Proklamasi Indonesia Merdeka 17 Agustus 1945 adalah pintu gerbang. Tugas
negara selanjutnya adalah membawa Indonesia yang merdeka dan berdaulat
menuju bangsa berkeadilan dan makmur. Penjabarannya tertera dalam
pasal-pasal UUD 1945.
Indonesia merdeka, sudah jelas dan
diakui dunia. Tak ada satu makhluk pun di dunia ini yang masih meragukan
bahwa Indonesia adalah negara merdeka. Namun tentang Indonesia
berdaulat, hal ini yang masih menjadi persoalan. Berdaulat berarti
mempunyai kekuasaan penuh (kekuasaan tertinggi) untuk mengatur suatu
pemerintahan. Negara yang berdaulat adalah suatu negara yang telah
mendapatkan kekuasaan penuh untuk mengatur pemerintahannya. Tidak ada
kekuasaan lain yang dapat mendikte dan mengontrol negara tersebut. Dalam
konteks Indonesia, UUD 1945 menjadi dasar dan tujuan negara. Keluar
dari acuan UUD 1945 berarti kehidupan bernegara kita patut direformasi.
Dikembalikan ke bentuk awal (reform).
Berdaulat dalam konteks menuju bangsa
berkeadilan dan makmur, kini masih menjadi pertanyaan. Dalam perjalanan
68 tahun sebagai bangsa merdeka masih banyak persoalan yang belum
menunjukkan kedaulatan dan kemandirian kita. Hic et nun, sekarang dan di
sini, perjalanan kemandirian bangsa masih berlangsung. Bentuk
kemandirian dan kedaulatan yang kasat mata adalah potret industri kita.
Apakah industri kita sudah mampu memenuhi kebutuhan rakyatnya, seperti
amanat UUD 1945.?
Potensi sumber alam dan manusia yang berlimpah belum
juga membuat Indonesia berdaulat dan mandiri. Pemimpin dan teladan, dua hal yang makin langka di negeri ini.
Pemimpin berdiri di atas semua golongan, mengutamakan kepentingan semua
lapis warganya. Tak lagi memikirkan kepentingan partai, jabatan,
kelompok apalagi keluarganya. Tindakan seorang pemimpin semestinya
menunjukkan prinsip-prinsip tersebut. Pemimpin dibebankan
sejarah untuk memberi kemaslahatan bagi sebanyak-banyaknya rakyat yang
dipimpinnya. Kemaslahatan ekonomi, politik, dan sosial-budaya. Bukan
kemaslahatan partainya, bukan pula keluarganya. Oleh karenanya, tindakan
seorang pemimpin –yang genuine leader— otomatis akan menjadi teladan di
masyarakat.
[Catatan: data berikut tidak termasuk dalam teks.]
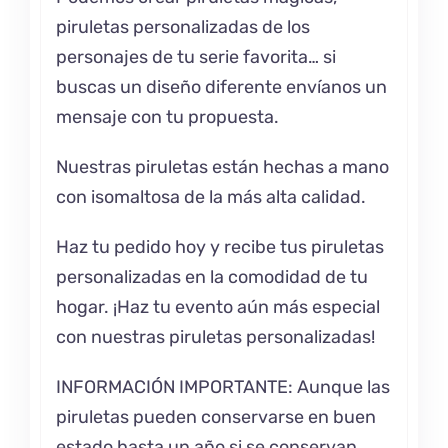
piruletas personalizadas de los
personajes de tu serie favorita… si
buscas un diseño diferente envíanos un
mensaje con tu propuesta.
Nuestras piruletas están hechas a mano
con isomaltosa de la más alta calidad.
Haz tu pedido hoy y recibe tus piruletas
personalizadas en la comodidad de tu
hogar. ¡Haz tu evento aún más especial
con nuestras piruletas personalizadas!
INFORMACIÓN IMPORTANTE: Aunque las
piruletas pueden conservarse en buen
estado hasta un año si se conservan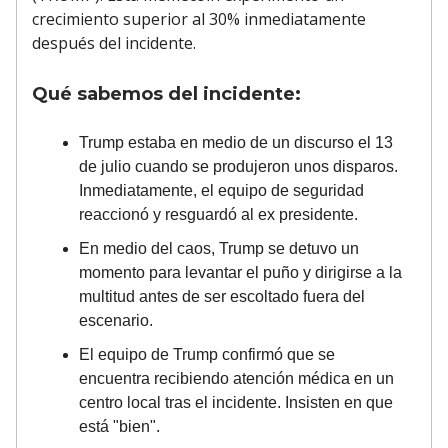
crecimiento superior al 30% inmediatamente
después del incidente.
Qué sabemos del incidente:
Trump estaba en medio de un discurso el 13
de julio cuando se produjeron unos disparos.
Inmediatamente, el equipo de seguridad
reaccionó y resguardó al ex presidente.
En medio del caos, Trump se detuvo un
momento para levantar el puño y dirigirse a la
multitud antes de ser escoltado fuera del
escenario.
El equipo de Trump confirmó que se
encuentra recibiendo atención médica en un
centro local tras el incidente. Insisten en que
está "bien".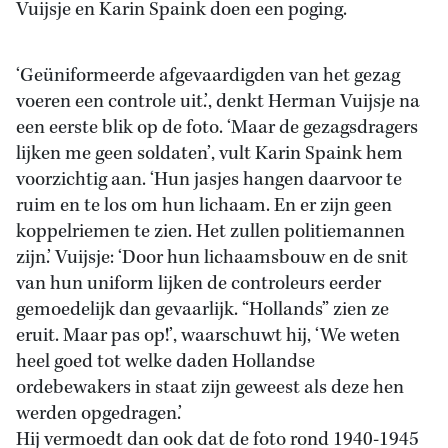
Vuijsje en Karin Spaink doen een poging.
‘Geüniformeerde afgevaardigden van het gezag
voeren een controle uit.’, denkt Herman Vuijsje na
een eerste blik op de foto. ‘Maar de gezagsdragers
lijken me geen soldaten’, vult Karin Spaink hem
voorzichtig aan. ‘Hun jasjes hangen daarvoor te
ruim en te los om hun lichaam. En er zijn geen
koppelriemen te zien. Het zullen politiemannen
zijn.’ Vuijsje: ‘Door hun lichaamsbouw en de snit
van hun uniform lijken de controleurs eerder
gemoedelijk dan gevaarlijk. “Hollands” zien ze
eruit. Maar pas op!’, waarschuwt hij, ‘We weten
heel goed tot welke daden Hollandse
ordebewakers in staat zijn geweest als deze hen
werden opgedragen.’
Hij vermoedt dan ook dat de foto rond 1940-1945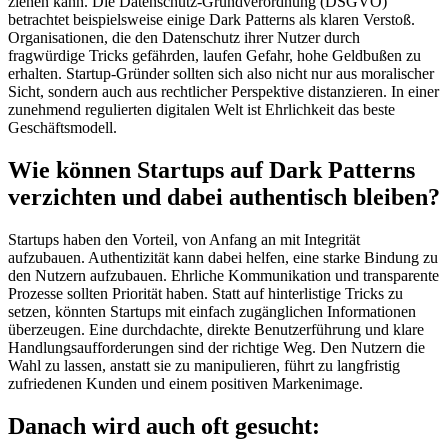
ziehen kann. Die Datenschutz-Grundverordnung (DSGVO)
betrachtet beispielsweise einige Dark Patterns als klaren Verstoß.
Organisationen, die den Datenschutz ihrer Nutzer durch
fragwürdige Tricks gefährden, laufen Gefahr, hohe Geldbußen zu
erhalten. Startup-Gründer sollten sich also nicht nur aus moralischer
Sicht, sondern auch aus rechtlicher Perspektive distanzieren. In einer
zunehmend regulierten digitalen Welt ist Ehrlichkeit das beste
Geschäftsmodell.
Wie können Startups auf Dark Patterns
verzichten und dabei authentisch bleiben?
Startups haben den Vorteil, von Anfang an mit Integrität
aufzubauen. Authentizität kann dabei helfen, eine starke Bindung zu
den Nutzern aufzubauen. Ehrliche Kommunikation und transparente
Prozesse sollten Priorität haben. Statt auf hinterlistige Tricks zu
setzen, könnten Startups mit einfach zugänglichen Informationen
überzeugen. Eine durchdachte, direkte Benutzerführung und klare
Handlungsaufforderungen sind der richtige Weg. Den Nutzern die
Wahl zu lassen, anstatt sie zu manipulieren, führt zu langfristig
zufriedenen Kunden und einem positiven Markenimage.
Danach wird auch oft gesucht:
Pemimpin lahir dan hadir dari kebutuhan bangsanya bukan Boneka Pemimpin Negara yang menjaga agar kepentingan ekonomi Asing terpilihya Presiden Boneka hasil pencitraan konspirasi Negara negara Asing yang Mengeksploitasi Sumber Alam Indonesia selama 4 dekade
Ekonom Thee Kian Wie
yang meneliti sejarah ekonomi Indonesia sejak 1950 hingga 1990-an
mengungkap: sejak merdeka, ekonomi Indonesia selalu dipenuhi langkah
kebijakan yang merupakan coba-coba dibanding ketimbang langkah yang
didasarkan pada analisis dan rancangan yang cermat. Yang lebih
memprihatinkan lagi, langkah coba-coba di masa lalu itu amat sering
dilupakan. Padahal, seperti kata peribahasa: barang siapa gagal belajar
dari sejarah, ia akan dikutuk mengulangi sejarah. Katakanlah, Reformasi
1998 lalu kita dikutuk untuk mengulangi sejarah. Persoalannya, apakah
kita sudah benar-benar belajar? Banyak yang menyangsikan hal itu. Malah
dikatakan, reformasi kita dibajak kaum bermodal (kapitalis). Penguasaan
sumber daya alam contohnya. Masih banyak sumber daya alam kita yang
dikelola asing. Negara, dengan berbagai alasan, malah menyerahkan kepada
asing. Industri kita belum beranjak menjadi kekuatan yang memenuhi
kebutuhan rakyatnya. Mandiri dan berdaulat secara ekonomi masih jauh
dari kenyataan. Kita makin tergantung impor.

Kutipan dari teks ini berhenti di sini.